Greece is the poster child of Europe’s failed system called socialism. Greece is just the beginning of the financial and economic collapse of Europe. Perhaps with minor exceptions we have 27 morally and fiscally bankrupt governments, aided and abetted by central banks and financial institutions. Prosperity cannot be created out of government debt. The only people who gain are the bankers and the financial centers from such shortsighted debt accumulation. Again, there is little or no planning for sound investing to offset such debt. It is called living for today and the heck with tomorrow. Thus, the debt is being misallocated in frivolous ways. It is called malinvestment. History shows it manifests itself in failure and insolvency. No country has ever spent itself out of debt in a fiat money system. As a result of this degenerative system the only safe money is gold, as has been the case for centuries. It is the only true totally liquid investment that protects one from the vicissitudes of fiat money. The stage has already been set for the second phase of gold domination. Gold is the antithesis of the fraud known as fiat money and debt. There is no logic or morality that allows central banks to create money at will. How can people tolerate such a system Is it any wonder that gold has gained against every currency for the past seven years. In the end only one currency will survive and that is gold. The flight from currency has begun in ernst. This in part is what Europe’s problem is all about. We are the victims of a vast fraud in which government promised a social welfare system they simply couldn’t deliver. This will happen in America and has already happened in Europe. Those in power behind the scenes know the system is imploding and they are helpless to stop it. Very shortly Greece’s problems will fade into the background as major countries bite the dust. If you own bonds of any kind or stocks, with the exception of gold and silver shares, sell them now and move to gold and silver related assets. All these debt obligations are unpayable and are a fraud. If you have assets we implore you to switch them to gold and silver related assets, because soon the window of opportunity will be closed. Please do not allow yourself to be financially destroyed.

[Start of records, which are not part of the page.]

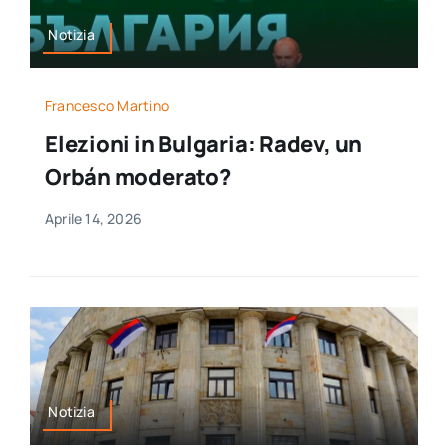
Notizia
Francesco Martino
Elezioni in Bulgaria: Radev, un
Orbán moderato?
Aprile 14, 2026
Notizia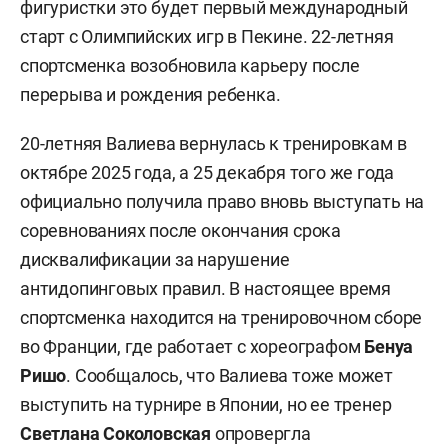
фигуристки это будет первый международный
старт с Олимпийских игр в Пекине. 22-летняя
спортсменка возобновила карьеру после
перерыва и рождения ребенка.
20-летняя Валиева вернулась к тренировкам в
октябре 2025 года, а 25 декабря того же года
официально получила право вновь выступать на
соревнованиях после окончания срока
дисквалификации за нарушение
антидопинговых правил. В настоящее время
спортсменка находится на тренировочном сборе
во Франции, где работает с хореографом
Бенуа
Ришо
. Сообщалось, что Валиева тоже может
выступить на турнире в Японии, но ее тренер
Светлана Соколовская
опровергла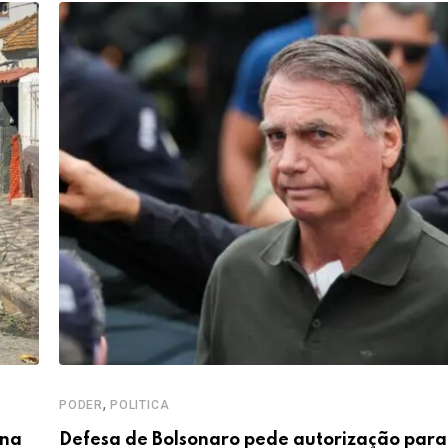
,
PODER
POLITICA
 na
Defesa de Bolsonaro pede autorização para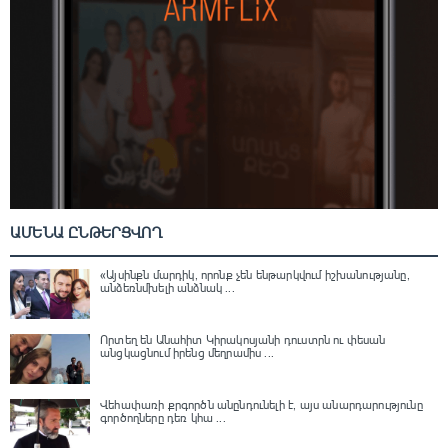
ԱՄԵՆԱ ԸՆԹԵՐՑՎՈՂ
«Այսինքն մարդիկ, որոնք չեն ենթարկվում իշխանությանը,
անձեռնմխելի անձնակ ...
Որտեղ են Անահիտ Կիրակոսյանի դուստրն ու փեսան
անցկացնում իրենց մեղրամիս ...
Վեհափառի քրգործն անընդունելի է, այս անարդարությունը
գործողները դեռ կհա ...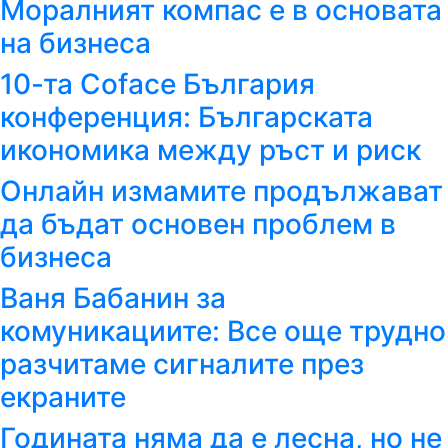
Моралният компас е в основата
на бизнеса
10-та Coface България
конференция: Българската
икономика между ръст и риск
Онлайн измамите продължават
да бъдат основен проблем в
бизнеса
Ваня Бабанин за
комуникациите: Все още трудно
разчитаме сигналите през
екраните
Годината няма да е лесна, но не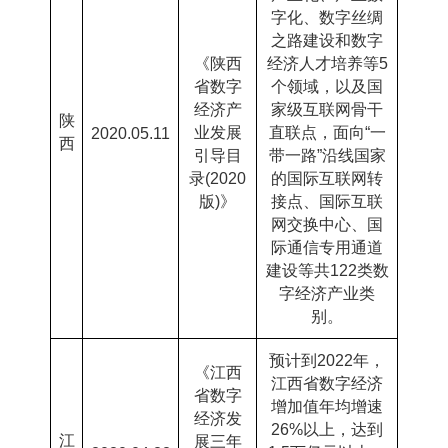
字化、数字丝绸
之路建设和数字
《陕西
经济人才培养等
5
省数字
个领域，以及国
经济产
家级互联网骨干
陕
业发展
直联点，面向
“
一
2020.05.11
西
引导目
带一路
”
沿线国家
录
(2020
的国际互联网转
版
)
》
接点、国际互联
网交换中心、国
际通信专用通道
建设等共
122
类数
字经济产业类
别。
预计到
2022
年，
《江西
江西省数字经济
省数字
增加值年均增速
经济发
26%
以上，达到
江
展三年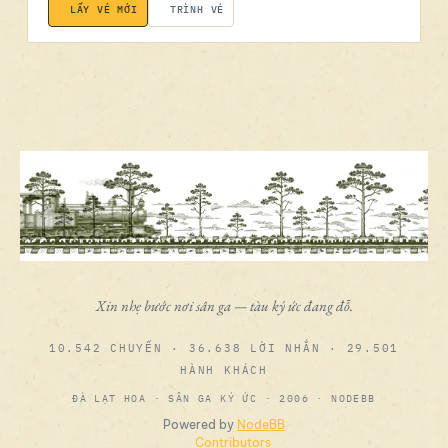
LẤY VÉ MỚI
TRÌNH VÉ
Xin nhẹ bước nơi sân ga — tàu ký ức đang đỗ.
10.542 CHUYẾN · 36.638 LỜI NHẮN · 29.501
HÀNH KHÁCH
ĐÀ LẠT HOA · SÂN GA KÝ ỨC · 2006 · NODEBB
Powered by
NodeBB
Contributors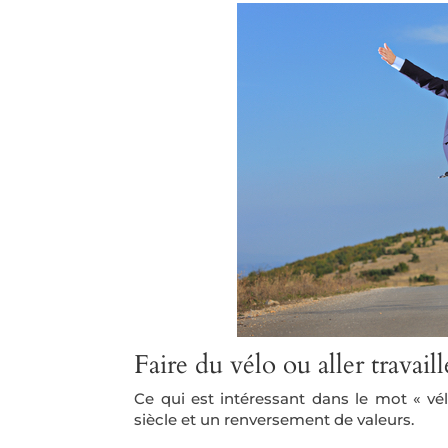
Faire du vélo ou aller travaill
Ce qui est intéressant dans le mot « vé
siècle et un renversement de valeurs.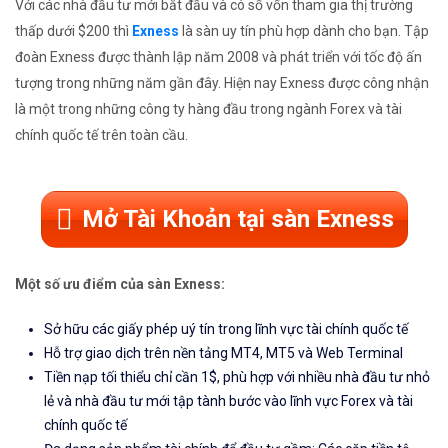
Với các nhà đầu tư mới bắt đầu và có số vốn tham gia thị trường
thấp dưới $200 thì
Exness
là sàn uy tín phù hợp dành cho bạn. Tập
đoàn Exness được thành lập năm 2008 và phát triển với tốc độ ấn
tượng trong những năm gần đây. Hiện nay Exness được công nhận
là một trong những công ty hàng đầu trong ngành Forex và tài
chính quốc tế trên toàn cầu.
Mở Tài Khoản tại sàn Exness
Một số ưu điểm của sàn Exness:
Sở hữu các giấy phép uý tín trong lĩnh vực tài chính quốc tế
Hỗ trợ giao dịch trên nền tảng MT4, MT5 và Web Terminal
Tiền nạp tối thiểu chỉ cần 1$, phù hợp với nhiều nhà đầu tư nhỏ
lẻ và nhà đầu tư mới tập tành bước vào lĩnh vực Forex và tài
chính quốc tế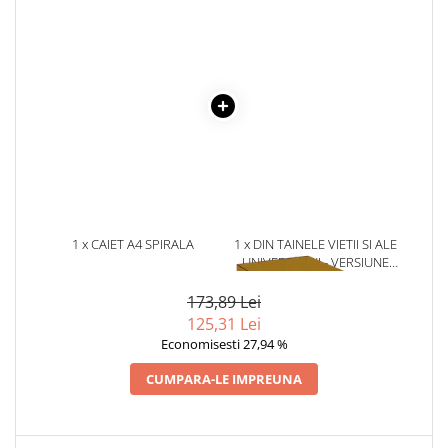
Literatura Romana
Literatura Universala
Poezie
Romane de dragoste, Carti
romantice
Senzatii/Dragoste
Senzatii/Erotic
Senzatii/Suspans
1 x CAIET A4 SPIRALA
1 x DIN TAINELE VIETII SI ALE
Senzatii/Thriller
DICTANDO 144 FILE
UNIVERSULUI - VERSIUNE
SF & Fantasy
ORIGINALA DIN 1939.
VOLUMELE I-III. CUTIE DE
173,89 Lei
Teatru
COLECTIE -SCARLAT
125,31 Lei
DEMETRESCU
Teens Book Club
Economisesti 27,94 %
Umor
CUMPARA-LE IMPREUNA
Birotica & Papetarie
Adezivi si benzi adezive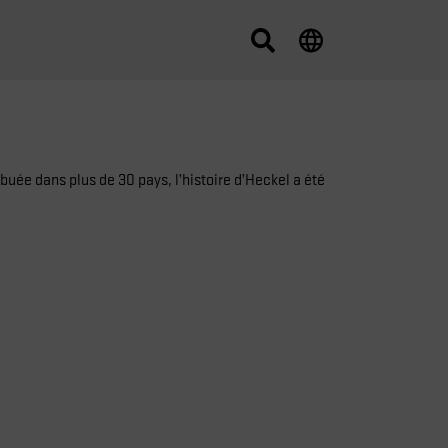
ibuée dans plus de 30 pays, l’histoire d’Heckel a été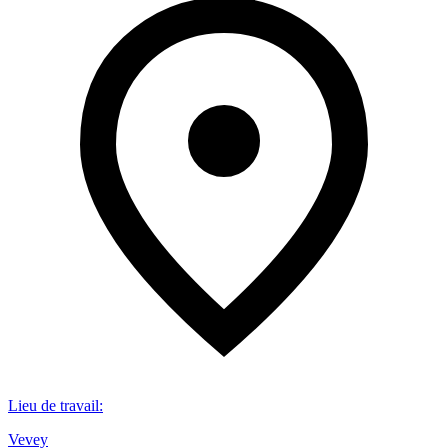
Lieu de travail
:
Vevey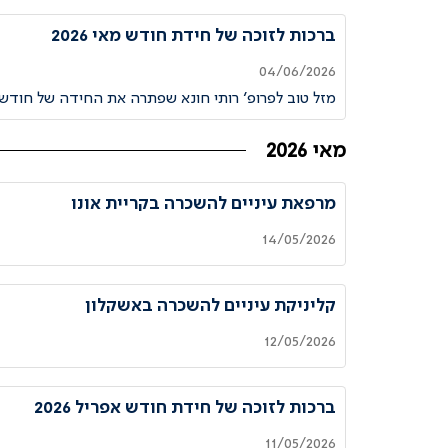
ברכות לזוכה של חידת חודש מאי 2026
04/06/2026
מזל טוב לפרופ׳ רותי חונא שפתרה את החידה של חודש
מאי 2026
מרפאת עיניים להשכרה בקריית אונו
14/05/2026
קליניקת עיניים להשכרה באשקלון
12/05/2026
ברכות לזוכה של חידת חודש אפריל 2026
11/05/2026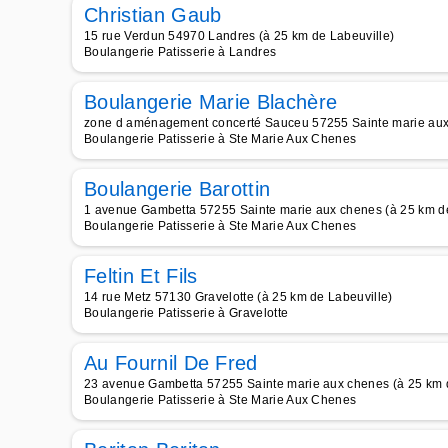
Christian Gaub
15 rue Verdun 54970 Landres (à 25 km de Labeuville)
Boulangerie Patisserie à Landres
Boulangerie Marie Blachère
zone d aménagement concerté Sauceu 57255 Sainte marie aux 
Boulangerie Patisserie à Ste Marie Aux Chenes
Boulangerie Barottin
1 avenue Gambetta 57255 Sainte marie aux chenes (à 25 km de
Boulangerie Patisserie à Ste Marie Aux Chenes
Feltin Et Fils
14 rue Metz 57130 Gravelotte (à 25 km de Labeuville)
Boulangerie Patisserie à Gravelotte
Au Fournil De Fred
23 avenue Gambetta 57255 Sainte marie aux chenes (à 25 km d
Boulangerie Patisserie à Ste Marie Aux Chenes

Last week the Dow fell 5.7%; S&P 6.4%; the Russell 2000 8.9% and the Nasdaq 100 7.6%. Banks fell 7.2%; broker/dealers 7.3%; cyclicals 9.2%; transports 8%; consumers 4.6%; utilities 4.1%; high tech 7.5%; semis 7.8%; Internets 7.8% and biotechs 12.6%. Gold bullion surged $29.00; the HUI fell 2.6% and USDX, the dollar index rose 3.2% to 84.45.

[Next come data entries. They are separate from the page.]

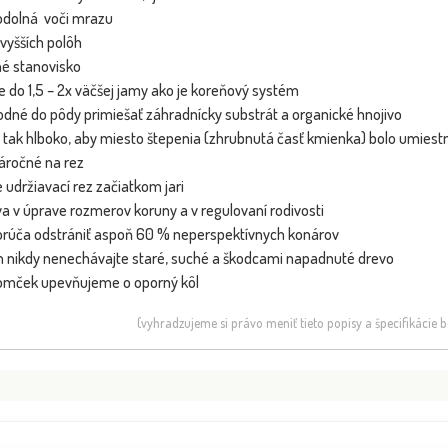
odolná voči mrazu
 vyšších polôh
né stanovisko
e do 1,5 – 2x väčšej jamy ako je koreňový systém
hodné do pôdy primiešať záhradnícky substrát a organické hnojivo
u tak hlboko, aby miesto štepenia (zhrubnutá časť kmienka) bolo umie
áročné na rez
 udržiavací rez začiatkom jari
va v úprave rozmerov koruny a v regulovaní rodivosti
porúča odstrániť aspoň 60 % neperspektívnych konárov
Nektarinka 'Super Queen' - stredne
SLUŽB
NOVINKA
BOMBA
h nikdy nenechávajte staré, suché a škodcami napadnuté drevo
skorá
romček upevňujeme o oporný kôl
VIP FOTKA
(vyhradzujeme si právo meniť tieto popisy a špecifikácie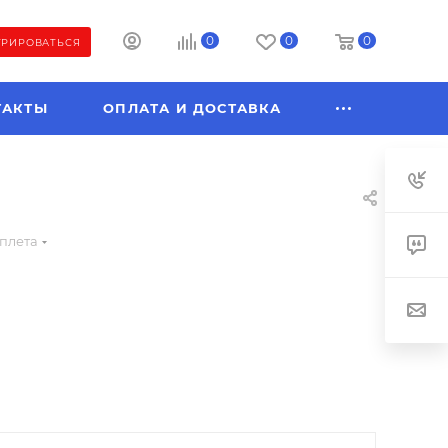
0
0
0
ТРИРОВАТЬСЯ
ТАКТЫ
ОПЛАТА И ДОСТАВКА
плета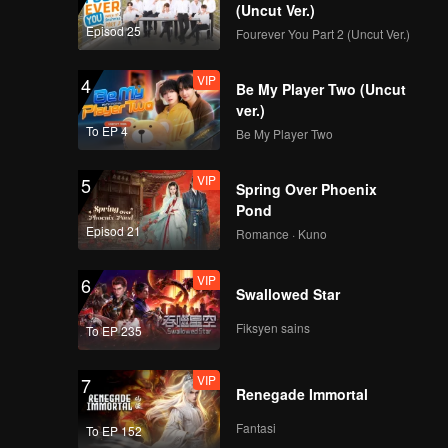
 pereka.
(Uncut Ver.)
Episod 25
Fourever You Part 2 (Uncut Ver.)
VIP
4
Be My Player Two (Uncut
ver.)
To EP 4
Be My Player Two
VIP
5
Spring Over Phoenix
Pond
Episod 21
Romance · Kuno
VIP
6
Swallowed Star
Fiksyen sains
To EP 235
VIP
7
Renegade Immortal
Fantasi
To EP 152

Two-year T-bill yields fell 14 bps to 0.74%; the 10-year notes fell 23 bps to 3.42% and the 10-year German bunds fell 22 bps to 2.79%.

The Freddie Mac 30-year fixed rate mortgage fell 6 bps to 5%; the 15’s fell 3 bps to 4.36% and one-year ARMs fell 18 bps to 4.07%. The 30-year jumbos fell 4 bps to 5.78%.

Fed credit fell $1.5 billion to $2.311 trillion. Fed foreign holdings of Treasury and Agency debt rose $4.9 billion to $3.075 trillion. Custody holdings for foreign central banks have increased $106 billion year-to-date and year-on-year 15.5%, or $410 billion.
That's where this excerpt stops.